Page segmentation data
━━━━━━━━━━━━━━━━━━━━

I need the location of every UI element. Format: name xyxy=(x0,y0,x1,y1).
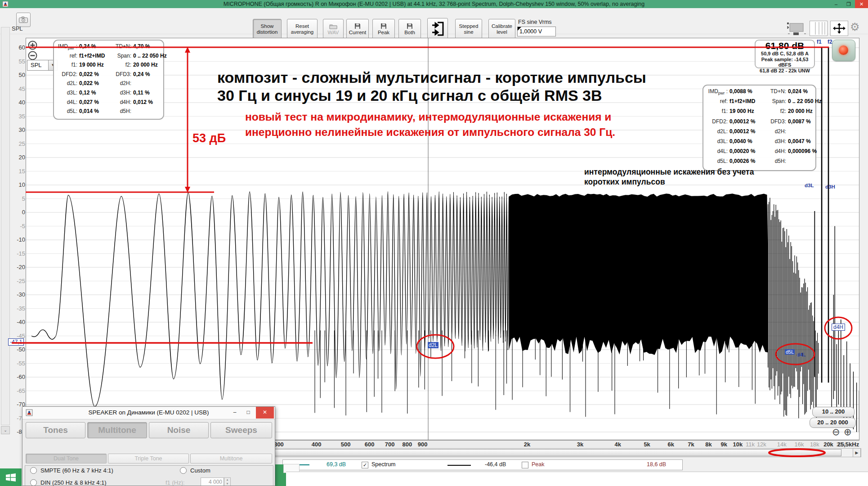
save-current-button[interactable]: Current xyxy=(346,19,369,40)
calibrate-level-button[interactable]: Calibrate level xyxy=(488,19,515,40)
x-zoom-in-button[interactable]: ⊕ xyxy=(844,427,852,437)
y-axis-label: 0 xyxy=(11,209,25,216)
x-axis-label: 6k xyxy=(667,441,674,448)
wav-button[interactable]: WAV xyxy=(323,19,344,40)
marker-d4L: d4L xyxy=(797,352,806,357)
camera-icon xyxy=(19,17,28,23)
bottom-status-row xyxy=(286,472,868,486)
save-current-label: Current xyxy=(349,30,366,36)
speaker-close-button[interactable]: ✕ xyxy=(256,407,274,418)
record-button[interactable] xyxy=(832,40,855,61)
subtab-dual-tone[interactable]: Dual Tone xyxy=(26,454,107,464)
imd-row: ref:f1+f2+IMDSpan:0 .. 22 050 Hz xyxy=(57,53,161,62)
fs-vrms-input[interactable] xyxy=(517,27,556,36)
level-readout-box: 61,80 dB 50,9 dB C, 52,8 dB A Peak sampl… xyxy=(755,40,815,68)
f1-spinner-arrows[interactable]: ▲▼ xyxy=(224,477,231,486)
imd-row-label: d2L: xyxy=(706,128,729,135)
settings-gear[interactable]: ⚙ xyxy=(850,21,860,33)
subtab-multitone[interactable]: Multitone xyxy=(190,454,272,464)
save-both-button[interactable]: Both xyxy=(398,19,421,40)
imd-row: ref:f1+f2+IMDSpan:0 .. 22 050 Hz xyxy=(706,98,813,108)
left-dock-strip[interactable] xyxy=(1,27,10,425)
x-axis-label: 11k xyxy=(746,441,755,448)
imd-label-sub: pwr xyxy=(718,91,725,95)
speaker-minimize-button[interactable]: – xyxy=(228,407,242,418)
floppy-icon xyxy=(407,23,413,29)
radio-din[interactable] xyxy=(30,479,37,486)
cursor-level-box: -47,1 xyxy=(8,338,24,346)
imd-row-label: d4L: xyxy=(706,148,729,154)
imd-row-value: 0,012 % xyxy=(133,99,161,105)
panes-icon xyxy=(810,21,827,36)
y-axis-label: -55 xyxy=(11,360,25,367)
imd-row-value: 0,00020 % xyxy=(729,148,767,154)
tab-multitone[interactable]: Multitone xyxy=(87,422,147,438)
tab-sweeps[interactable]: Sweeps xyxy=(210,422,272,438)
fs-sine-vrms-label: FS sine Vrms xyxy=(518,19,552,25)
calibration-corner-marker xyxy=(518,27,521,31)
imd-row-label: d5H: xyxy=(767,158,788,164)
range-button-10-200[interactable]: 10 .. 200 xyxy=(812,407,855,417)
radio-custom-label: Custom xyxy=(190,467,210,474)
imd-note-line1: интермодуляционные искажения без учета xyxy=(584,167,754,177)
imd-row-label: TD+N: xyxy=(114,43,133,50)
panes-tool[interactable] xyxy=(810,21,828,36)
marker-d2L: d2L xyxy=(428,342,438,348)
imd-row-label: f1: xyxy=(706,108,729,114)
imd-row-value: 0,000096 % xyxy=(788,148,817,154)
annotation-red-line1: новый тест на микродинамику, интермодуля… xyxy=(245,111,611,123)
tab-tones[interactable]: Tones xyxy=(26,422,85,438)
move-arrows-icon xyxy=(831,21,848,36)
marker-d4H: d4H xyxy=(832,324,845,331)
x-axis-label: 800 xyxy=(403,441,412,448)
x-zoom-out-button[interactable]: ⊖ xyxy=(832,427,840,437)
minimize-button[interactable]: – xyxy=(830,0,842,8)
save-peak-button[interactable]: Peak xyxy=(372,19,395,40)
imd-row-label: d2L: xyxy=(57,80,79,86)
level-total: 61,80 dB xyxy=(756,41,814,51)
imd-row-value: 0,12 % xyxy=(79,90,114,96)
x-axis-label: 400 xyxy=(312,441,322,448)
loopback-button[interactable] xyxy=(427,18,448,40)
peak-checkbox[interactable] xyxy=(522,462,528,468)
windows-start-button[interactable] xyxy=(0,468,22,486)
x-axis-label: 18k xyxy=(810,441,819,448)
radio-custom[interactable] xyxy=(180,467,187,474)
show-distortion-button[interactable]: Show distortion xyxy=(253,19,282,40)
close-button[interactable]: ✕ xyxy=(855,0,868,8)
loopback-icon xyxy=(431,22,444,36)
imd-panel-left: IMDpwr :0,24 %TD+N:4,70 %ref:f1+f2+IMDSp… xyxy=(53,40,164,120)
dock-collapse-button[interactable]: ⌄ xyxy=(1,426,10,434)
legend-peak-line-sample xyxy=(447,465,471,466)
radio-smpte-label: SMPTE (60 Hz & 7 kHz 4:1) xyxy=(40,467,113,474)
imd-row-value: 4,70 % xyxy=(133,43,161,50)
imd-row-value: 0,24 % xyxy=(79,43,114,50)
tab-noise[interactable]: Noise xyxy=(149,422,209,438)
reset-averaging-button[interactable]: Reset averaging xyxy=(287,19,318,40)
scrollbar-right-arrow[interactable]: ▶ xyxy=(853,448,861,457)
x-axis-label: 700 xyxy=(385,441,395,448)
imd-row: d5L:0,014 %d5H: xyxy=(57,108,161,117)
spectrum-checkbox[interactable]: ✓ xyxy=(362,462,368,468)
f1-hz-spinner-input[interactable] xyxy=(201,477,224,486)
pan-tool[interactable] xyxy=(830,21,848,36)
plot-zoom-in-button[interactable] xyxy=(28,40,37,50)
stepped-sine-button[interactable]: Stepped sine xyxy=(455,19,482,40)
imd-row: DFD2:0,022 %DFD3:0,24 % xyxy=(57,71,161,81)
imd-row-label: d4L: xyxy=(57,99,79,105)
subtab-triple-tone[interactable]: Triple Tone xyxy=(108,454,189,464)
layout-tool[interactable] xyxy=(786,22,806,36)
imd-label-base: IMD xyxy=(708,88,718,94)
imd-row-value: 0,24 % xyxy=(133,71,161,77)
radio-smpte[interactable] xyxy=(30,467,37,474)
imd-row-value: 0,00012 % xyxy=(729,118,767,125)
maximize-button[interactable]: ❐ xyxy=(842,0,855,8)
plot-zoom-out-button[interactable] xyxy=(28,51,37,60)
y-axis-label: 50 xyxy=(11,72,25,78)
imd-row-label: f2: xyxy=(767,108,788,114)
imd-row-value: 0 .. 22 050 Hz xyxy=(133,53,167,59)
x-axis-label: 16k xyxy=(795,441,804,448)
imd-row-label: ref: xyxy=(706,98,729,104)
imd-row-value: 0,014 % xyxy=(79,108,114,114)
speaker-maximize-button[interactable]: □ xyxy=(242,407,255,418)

━━━━━━━━━━━━━━━━━━━━

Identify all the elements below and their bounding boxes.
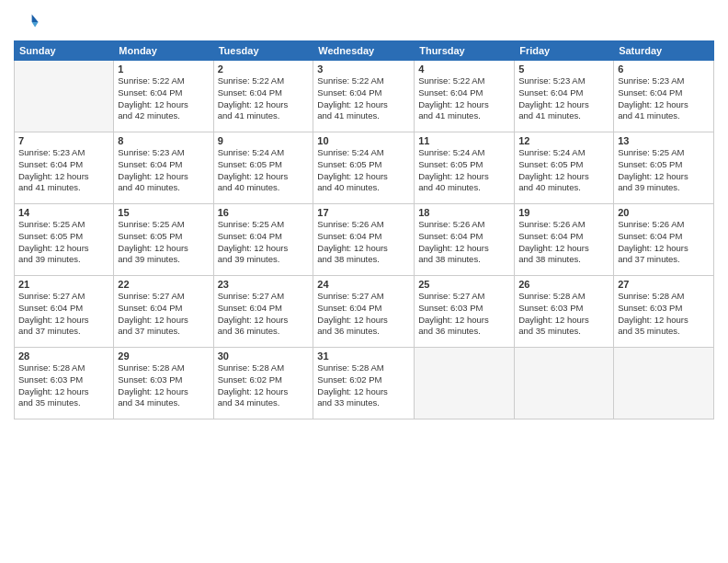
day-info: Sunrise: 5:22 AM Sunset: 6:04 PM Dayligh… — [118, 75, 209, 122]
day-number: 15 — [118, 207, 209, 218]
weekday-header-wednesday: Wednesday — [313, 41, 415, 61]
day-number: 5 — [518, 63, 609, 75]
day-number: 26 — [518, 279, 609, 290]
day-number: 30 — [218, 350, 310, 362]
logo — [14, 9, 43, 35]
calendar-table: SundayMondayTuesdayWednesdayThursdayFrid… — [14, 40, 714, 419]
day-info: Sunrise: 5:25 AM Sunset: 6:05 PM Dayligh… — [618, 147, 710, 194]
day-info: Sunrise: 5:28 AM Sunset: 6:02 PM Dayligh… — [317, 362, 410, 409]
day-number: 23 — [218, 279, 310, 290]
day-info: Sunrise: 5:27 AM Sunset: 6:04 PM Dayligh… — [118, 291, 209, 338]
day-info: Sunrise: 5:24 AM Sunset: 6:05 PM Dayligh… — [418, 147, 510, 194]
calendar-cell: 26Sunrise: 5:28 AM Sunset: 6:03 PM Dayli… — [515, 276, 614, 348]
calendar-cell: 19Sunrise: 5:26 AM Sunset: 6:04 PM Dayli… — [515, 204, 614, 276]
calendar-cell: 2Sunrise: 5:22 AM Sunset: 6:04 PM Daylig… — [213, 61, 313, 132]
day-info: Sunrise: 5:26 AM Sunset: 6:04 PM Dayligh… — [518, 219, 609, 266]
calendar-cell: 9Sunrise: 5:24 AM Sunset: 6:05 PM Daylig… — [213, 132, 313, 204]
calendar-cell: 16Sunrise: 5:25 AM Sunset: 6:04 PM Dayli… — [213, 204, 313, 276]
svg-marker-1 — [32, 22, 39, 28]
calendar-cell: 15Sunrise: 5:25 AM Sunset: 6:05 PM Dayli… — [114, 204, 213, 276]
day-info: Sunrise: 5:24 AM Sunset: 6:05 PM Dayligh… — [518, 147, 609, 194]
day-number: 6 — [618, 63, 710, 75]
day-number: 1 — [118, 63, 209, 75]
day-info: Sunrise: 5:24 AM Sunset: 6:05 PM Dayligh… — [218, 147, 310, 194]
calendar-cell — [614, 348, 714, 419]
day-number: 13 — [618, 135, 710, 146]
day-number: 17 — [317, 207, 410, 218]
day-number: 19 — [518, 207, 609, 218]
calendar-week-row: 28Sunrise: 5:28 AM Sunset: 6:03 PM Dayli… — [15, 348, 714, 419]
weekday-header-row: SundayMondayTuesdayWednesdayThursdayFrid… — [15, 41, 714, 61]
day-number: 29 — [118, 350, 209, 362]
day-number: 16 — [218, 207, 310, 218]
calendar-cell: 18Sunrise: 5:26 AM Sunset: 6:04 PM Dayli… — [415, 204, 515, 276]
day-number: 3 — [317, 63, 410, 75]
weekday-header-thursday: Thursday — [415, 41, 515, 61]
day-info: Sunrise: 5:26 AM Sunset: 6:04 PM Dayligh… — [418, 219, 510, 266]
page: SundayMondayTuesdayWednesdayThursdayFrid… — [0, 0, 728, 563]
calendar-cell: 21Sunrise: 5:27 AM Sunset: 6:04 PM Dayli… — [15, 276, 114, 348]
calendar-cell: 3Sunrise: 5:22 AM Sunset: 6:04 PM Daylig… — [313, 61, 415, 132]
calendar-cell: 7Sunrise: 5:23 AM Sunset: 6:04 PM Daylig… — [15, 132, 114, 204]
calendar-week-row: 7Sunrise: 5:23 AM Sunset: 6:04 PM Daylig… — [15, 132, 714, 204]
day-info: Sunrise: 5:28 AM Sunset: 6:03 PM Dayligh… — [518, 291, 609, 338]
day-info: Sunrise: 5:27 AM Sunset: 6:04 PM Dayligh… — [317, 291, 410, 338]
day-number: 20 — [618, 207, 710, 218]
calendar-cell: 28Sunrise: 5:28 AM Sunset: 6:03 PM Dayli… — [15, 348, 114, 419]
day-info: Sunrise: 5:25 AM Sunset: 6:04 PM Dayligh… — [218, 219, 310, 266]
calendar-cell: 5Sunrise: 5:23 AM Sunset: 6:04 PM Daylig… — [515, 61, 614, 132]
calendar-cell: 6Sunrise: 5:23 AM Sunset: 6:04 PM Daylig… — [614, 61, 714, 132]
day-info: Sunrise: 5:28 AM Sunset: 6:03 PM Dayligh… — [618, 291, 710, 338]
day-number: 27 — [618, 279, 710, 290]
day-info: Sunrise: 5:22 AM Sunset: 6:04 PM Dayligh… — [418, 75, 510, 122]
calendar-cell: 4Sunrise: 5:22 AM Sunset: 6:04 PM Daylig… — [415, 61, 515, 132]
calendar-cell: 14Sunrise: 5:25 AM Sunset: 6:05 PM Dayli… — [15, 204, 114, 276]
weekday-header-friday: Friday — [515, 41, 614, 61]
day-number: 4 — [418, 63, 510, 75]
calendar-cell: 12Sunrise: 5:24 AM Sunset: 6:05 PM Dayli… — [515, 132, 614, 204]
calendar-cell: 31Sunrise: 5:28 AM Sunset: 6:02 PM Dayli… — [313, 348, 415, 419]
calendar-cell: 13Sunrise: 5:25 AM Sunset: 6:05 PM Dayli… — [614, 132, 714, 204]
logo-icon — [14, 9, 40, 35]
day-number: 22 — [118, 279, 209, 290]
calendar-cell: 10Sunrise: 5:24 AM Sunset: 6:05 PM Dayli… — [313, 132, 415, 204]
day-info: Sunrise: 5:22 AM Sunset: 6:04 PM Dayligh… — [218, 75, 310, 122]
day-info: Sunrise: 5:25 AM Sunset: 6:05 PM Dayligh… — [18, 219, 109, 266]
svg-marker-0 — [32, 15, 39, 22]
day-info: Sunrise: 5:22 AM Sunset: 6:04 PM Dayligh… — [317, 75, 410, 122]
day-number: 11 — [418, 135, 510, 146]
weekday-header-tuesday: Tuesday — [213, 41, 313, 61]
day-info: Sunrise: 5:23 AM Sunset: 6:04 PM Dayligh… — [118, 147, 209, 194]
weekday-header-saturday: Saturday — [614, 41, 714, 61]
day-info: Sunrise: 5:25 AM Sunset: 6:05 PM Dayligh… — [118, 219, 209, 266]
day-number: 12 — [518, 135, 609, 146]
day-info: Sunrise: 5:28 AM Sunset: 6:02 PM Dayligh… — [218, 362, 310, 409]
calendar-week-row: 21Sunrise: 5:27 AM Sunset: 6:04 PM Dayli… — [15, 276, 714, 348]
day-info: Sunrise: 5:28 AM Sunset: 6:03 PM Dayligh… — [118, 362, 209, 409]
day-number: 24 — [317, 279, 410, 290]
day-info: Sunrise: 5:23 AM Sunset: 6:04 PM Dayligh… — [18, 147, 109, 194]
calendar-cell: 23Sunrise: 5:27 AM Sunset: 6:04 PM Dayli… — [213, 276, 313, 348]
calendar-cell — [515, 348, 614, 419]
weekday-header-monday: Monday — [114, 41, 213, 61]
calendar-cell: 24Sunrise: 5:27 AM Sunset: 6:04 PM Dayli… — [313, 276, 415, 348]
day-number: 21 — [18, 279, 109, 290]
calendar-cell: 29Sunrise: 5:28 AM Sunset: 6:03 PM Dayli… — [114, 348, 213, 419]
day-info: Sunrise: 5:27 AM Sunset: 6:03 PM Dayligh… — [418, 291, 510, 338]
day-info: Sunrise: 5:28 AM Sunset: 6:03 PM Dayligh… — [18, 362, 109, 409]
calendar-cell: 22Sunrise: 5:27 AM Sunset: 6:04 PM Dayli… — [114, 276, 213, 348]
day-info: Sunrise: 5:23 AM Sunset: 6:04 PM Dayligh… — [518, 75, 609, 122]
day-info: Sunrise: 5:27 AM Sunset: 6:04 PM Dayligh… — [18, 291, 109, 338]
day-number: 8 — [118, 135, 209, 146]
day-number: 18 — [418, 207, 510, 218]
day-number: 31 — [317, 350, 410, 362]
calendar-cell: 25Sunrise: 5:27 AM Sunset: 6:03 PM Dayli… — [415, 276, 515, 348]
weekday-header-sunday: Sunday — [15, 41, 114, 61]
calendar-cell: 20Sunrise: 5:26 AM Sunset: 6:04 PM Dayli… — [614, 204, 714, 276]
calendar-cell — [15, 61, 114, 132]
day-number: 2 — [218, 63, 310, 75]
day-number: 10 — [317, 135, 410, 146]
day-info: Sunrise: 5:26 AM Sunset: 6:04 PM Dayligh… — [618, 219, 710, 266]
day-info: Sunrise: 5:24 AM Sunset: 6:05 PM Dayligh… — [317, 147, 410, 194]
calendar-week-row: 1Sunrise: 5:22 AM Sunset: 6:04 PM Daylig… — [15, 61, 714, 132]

━━━━━━━━━━━━━━━━━━━━

• _GOAL OF THE EXERCISE_
Among the lines above, list those that contain the word "SundayMondayTuesdayWednesdayThursdayFrid".

• _RESULT OF THIS EXERCISE_
calendar-table: SundayMondayTuesdayWednesdayThursdayFrid… — [14, 40, 714, 419]
weekday-header-row: SundayMondayTuesdayWednesdayThursdayFrid… — [15, 41, 714, 61]
page: SundayMondayTuesdayWednesdayThursdayFrid… — [0, 0, 728, 563]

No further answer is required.